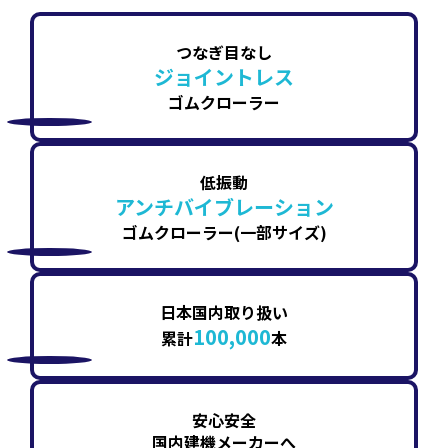
つなぎ目なし
ジョイントレス
ゴムクローラー
低振動
アンチバイブレーション
ゴムクローラー(一部サイズ)
日本国内取り扱い
100,000
累計
本
安心安全
国内建機メーカーへ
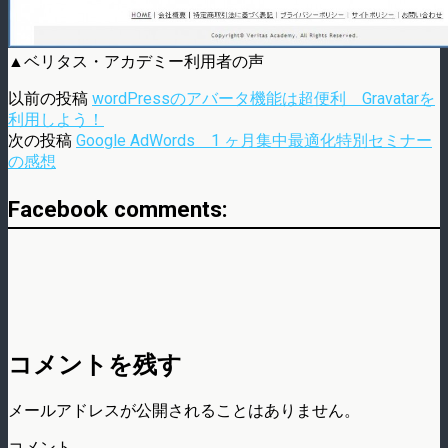
▲ベリタス・アカデミー利用者の声
以前の投稿
wordPressのアバータ機能は超便利 Gravatarを
利用しよう！
次の投稿
Google AdWords 1 ヶ月集中最適化特別セミナー
の感想
Facebook comments:
コメントを残す
メールアドレスが公開されることはありません。
コメント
* * * * * * * * *
Write out precisely the lines from the one holding "wordPressのアバータ機能は超便利 Gravatarを" through the end of the material, including both of those ends.

Task result:
wordPressのアバータ機能は超便利 Gravatarを
利用しよう！
次の投稿
Google AdWords 1 ヶ月集中最適化特別セミナー
の感想
Facebook comments:
コメントを残す
メールアドレスが公開されることはありません。
コメント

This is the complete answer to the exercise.